Marina Sarruf
São Paulo – Além de importar moda, os países árabes estão investindo na sua criação. Exemplo disso são as seis escolas de ensino superior de arte e técnicas de moda, a Esmod Internacional, tradicional instituição de ensino francesa, presente em cinco países árabes: Tunísia, Líbano, Síria, Emirados Árabes Unidos e Arábia Saudita. A Esmod conta com 22 escolas em 14 países e deverá ter unidades também na Jordânia e no Bahrein. "Eles já demonstraram muito interesse", afirmou o presidente da escola francesa, Nino Satoru.

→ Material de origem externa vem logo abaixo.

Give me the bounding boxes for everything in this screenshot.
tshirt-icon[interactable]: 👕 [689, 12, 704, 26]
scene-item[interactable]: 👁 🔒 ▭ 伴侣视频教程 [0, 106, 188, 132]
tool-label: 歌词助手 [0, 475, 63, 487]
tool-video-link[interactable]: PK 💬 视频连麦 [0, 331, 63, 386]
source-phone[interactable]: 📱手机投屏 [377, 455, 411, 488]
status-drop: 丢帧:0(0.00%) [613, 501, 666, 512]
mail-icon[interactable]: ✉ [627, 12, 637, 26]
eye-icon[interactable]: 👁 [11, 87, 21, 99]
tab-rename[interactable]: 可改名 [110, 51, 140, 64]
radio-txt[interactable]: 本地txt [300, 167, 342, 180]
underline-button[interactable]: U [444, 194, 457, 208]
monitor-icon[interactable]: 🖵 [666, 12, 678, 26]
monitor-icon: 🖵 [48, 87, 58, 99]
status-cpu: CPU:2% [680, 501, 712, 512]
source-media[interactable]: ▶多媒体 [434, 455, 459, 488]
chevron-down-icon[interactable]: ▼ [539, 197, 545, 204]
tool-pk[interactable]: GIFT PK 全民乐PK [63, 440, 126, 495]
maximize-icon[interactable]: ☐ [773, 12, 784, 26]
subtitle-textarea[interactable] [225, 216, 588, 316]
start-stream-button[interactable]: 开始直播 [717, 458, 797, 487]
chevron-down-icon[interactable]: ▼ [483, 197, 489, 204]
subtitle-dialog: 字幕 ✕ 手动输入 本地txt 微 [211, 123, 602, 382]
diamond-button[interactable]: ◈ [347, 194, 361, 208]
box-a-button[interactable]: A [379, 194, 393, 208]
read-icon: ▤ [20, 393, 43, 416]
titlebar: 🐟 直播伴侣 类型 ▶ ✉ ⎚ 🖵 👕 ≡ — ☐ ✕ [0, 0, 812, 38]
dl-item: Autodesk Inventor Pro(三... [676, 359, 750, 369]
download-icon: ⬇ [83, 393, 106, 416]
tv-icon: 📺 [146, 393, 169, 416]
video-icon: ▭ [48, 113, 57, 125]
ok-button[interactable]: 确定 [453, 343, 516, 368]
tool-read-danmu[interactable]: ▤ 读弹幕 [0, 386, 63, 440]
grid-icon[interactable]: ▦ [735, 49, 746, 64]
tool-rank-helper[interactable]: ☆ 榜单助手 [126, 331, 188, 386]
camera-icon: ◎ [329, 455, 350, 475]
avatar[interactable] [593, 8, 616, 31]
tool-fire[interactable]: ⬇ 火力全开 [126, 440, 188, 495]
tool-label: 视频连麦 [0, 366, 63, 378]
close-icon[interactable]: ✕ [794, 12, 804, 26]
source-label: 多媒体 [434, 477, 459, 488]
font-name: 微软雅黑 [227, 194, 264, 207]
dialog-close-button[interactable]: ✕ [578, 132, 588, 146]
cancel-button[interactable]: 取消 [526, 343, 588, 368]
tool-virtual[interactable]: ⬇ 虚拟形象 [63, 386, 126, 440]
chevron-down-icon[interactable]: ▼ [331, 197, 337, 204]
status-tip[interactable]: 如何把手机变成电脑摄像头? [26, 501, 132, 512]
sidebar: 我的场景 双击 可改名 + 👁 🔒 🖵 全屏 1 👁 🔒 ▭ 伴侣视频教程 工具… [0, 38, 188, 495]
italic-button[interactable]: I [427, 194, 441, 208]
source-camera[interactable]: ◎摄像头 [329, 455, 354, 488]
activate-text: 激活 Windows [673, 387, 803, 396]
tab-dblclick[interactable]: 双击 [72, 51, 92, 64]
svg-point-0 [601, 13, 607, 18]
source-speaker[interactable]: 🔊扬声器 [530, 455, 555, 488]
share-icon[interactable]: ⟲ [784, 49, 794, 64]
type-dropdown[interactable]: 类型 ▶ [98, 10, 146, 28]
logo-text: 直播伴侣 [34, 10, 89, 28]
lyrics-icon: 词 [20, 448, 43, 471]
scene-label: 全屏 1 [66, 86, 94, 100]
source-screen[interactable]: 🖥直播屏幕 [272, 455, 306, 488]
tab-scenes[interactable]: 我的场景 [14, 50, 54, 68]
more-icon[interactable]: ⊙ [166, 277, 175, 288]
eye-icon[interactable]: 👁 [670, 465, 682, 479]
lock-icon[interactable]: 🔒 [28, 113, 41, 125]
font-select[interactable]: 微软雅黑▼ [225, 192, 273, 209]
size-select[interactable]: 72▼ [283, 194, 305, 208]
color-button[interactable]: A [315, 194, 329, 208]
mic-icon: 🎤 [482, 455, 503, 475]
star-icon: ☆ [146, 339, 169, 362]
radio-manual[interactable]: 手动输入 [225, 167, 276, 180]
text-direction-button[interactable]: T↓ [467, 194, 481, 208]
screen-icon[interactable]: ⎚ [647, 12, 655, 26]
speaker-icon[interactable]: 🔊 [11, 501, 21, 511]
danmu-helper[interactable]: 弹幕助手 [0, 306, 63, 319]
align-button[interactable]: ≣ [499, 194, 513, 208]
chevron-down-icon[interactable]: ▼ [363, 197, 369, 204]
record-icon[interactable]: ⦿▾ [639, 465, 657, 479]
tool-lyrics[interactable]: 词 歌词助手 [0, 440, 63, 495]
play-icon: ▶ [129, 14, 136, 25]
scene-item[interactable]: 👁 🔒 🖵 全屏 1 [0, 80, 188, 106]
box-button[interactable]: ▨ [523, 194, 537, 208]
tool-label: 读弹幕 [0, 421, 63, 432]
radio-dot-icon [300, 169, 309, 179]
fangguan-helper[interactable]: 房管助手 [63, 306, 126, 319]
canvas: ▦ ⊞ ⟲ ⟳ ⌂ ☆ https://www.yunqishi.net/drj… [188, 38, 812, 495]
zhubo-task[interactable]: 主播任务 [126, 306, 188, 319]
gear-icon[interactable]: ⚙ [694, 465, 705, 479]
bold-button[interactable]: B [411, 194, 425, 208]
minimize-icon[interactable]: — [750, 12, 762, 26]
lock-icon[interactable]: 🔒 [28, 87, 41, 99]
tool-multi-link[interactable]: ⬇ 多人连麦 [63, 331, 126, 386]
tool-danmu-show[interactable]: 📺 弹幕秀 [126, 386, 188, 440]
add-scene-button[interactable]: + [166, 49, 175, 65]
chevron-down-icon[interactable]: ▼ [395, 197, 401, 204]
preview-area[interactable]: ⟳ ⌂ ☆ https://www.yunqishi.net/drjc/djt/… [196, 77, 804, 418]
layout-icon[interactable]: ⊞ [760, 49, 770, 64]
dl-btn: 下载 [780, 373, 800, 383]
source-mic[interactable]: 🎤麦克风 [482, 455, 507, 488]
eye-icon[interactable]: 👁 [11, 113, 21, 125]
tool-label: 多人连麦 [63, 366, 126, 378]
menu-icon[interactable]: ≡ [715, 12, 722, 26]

De acordo com ele, as unidades em Riad, na Arábia Saudita, e em Dubai, nos Emirados Árabes, são as mais recentes do mercado árabe. Na Tunísia, por exemplo, onde existem duas escolas, uma em Túnis, capital, e outra em Sousse, a Esmod já está presente há 15 anos. "A presença em países árabes é importante para a troca cultural entre as escolas", afirmou Satoru, que esteve em São Paulo na semana passada para o encontro anual dos representantes das escolas Esmod no mundo.
Segundo ele, a Tunísia sempre teve tradição em produção têxtil por fabricar para Europa. "Mas agora eles estão começando a criar moda", disse Satoru. Para ele, quando um país começa a criar sua própria moda, passa a haver também uma demanda maior por roupas e acessórios ligados a novas tendências. Satoru disse ainda que com a abertura da Esmod na Arábia Saudita houve um movimento na escola para tornar as mulheres árabes mais independentes. "O curso é uma forma de abrir espaço para as mulheres árabes", acrescentou Satoru.
Ele lembrou também que as árabes são grandes consumidoras de produtos de luxo. Por baixo das abayas (manto preto que as mulheres muçulmanas usam) elas vestem vestidos de alta costura. "As mulheres sauditas são as maiores consumidoras de lingerie de luxo do mundo", disse Satoru.
Outro exemplo é no Líbano, onde as mulheres são muito vaidosas e ligadas à moda. "O Líbano é o país árabe que mais compra roupas de moda", afirmou o diretor da Esmod em Beirute, capital, Maroun Massoud, que também esteve em São Paulo. Segundo ele, cerca de 16 estudantes se formam por ano em estilismo ou modelagem no país árabe. No final desse ano, serão 25 formandos. "O curso forma profissionais de responsabilidade e com capacidade para criar e executar moda no Líbano e em outros países", disse.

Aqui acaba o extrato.